In fact, I would go so far as to say it was my favourite book.
This book starts with the matriarch of the family and Nick’s Ah Ma (grandmother) on her death bed and the entire family is vying to be will-worthy. Rumor has it, since Nick decided to go against his grandmother’s wishes five years ago, and marry Rachel, he was removed from the will and the title of favourite grandchild is no longer his.
But whose is it?
That’s the question everyone is trying to figure out. As Su Yi’s daughters set up vigil and the guests start arriving, the second biggest question in the book is, will Nick return to Singapore before it’s too late?
It reminded me of a mafia movie, in the sense that the head of the family is on her last breathe, and the remaining families are trying to jockey for control and the top prize. In this case, it’s the keys to Tyersall Park, the 64 acre estate, not to mention Su Yi’s treasures and inheritance.
As the caravan of cars full of family from far and wide starts winding around the long driveway of Tyersall Park, we get to see a taste of all the characters from the past two books, as well as some we only read as part of the family tree that Kwan includes in the front of each book. And as these characters wait for the inevitable, the comedy only builds.
Which sounds horrible, I know, but remember this is just a book.
There are other storylines we get to wrap up, including the fairytale love of Astrid and Charlie, and their respective divorces, and the whirlwind disaster that surrounds them both ends of that spectrum.
Kitty Pong is still trying to climb that social ladder and once again all her antics and plans don’t always go as planned. Especially since her step-daughter Collette is back in the picture.
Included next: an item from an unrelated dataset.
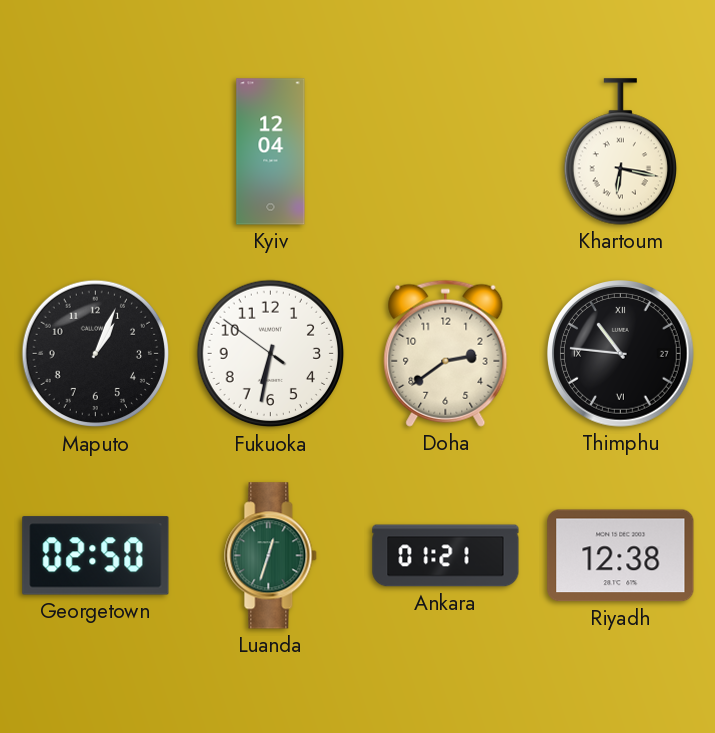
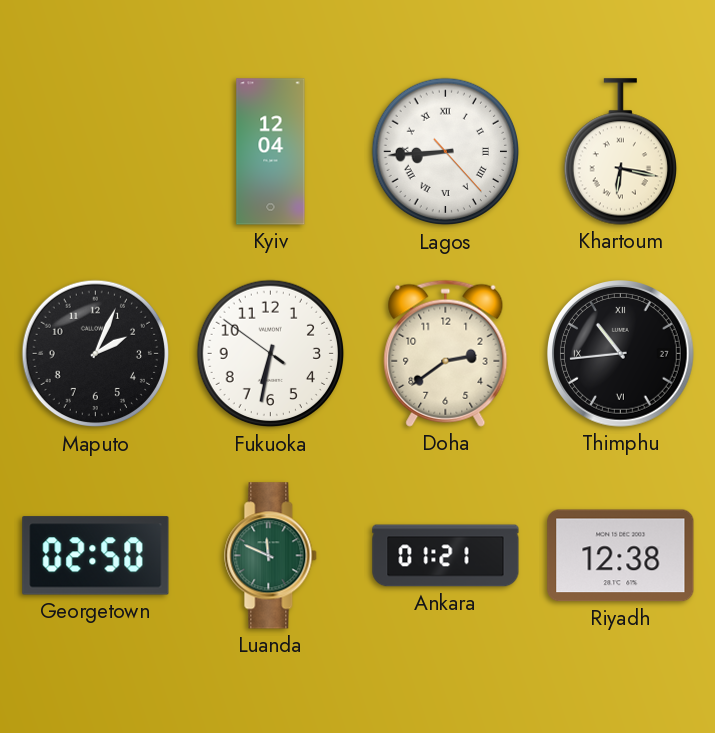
Lagos: none -> 8:44
Maputo: 1:04 -> 2:04
Thimphu: 10:46 -> 10:44
Luanda: 12:33 -> 11:49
The step-daughter she has never met, but is doing everything in her power to appear better than. Remember, these books are all about appearances, so this battle definitely brings the laughs.
And finally, my favourite character, Edison (Eddie) Chang is back in his full glory. Eddie vies for title of favourite grandson like his life depended on it. He clamours for Su Yi’s attention and claws for his place as if it were an Olympic sport. It is comedy gold. They are my favourite parts of the book.
Kwan also kept up the opulent descriptions of clothing, jewels, locales and food. His writing style is engaging and the content, while I may not actually relate to in real life, still brings me completely into this world. It is incredible to imagine the world of the filthy rich. The crazy rich.
And yes, some of them are crazy. But they are all crazy rich. No comma was included on the covers on purpose.
I highly recommend this series. This last book, like the other two, is entertaining, funny, and luxurious. But strip all of that away; strip the acres of land, the grand homes and majestic fashions and you are left with a family. Just a family who deal with sibling rivalry, race relations, parental pressures and family wishes. A family that isn’t afraid to impose unrealistic dreams on each other. Just like every other family, right? Where each person is really just trying to find their place in the world and among their relatives; find love and happiness, while making everyone around them happy; and in the end, just trying to be accepted.
It’s all of this and more.
Mr. Kwan, if you’re reading this, please, please consider an additional book with just Eddie.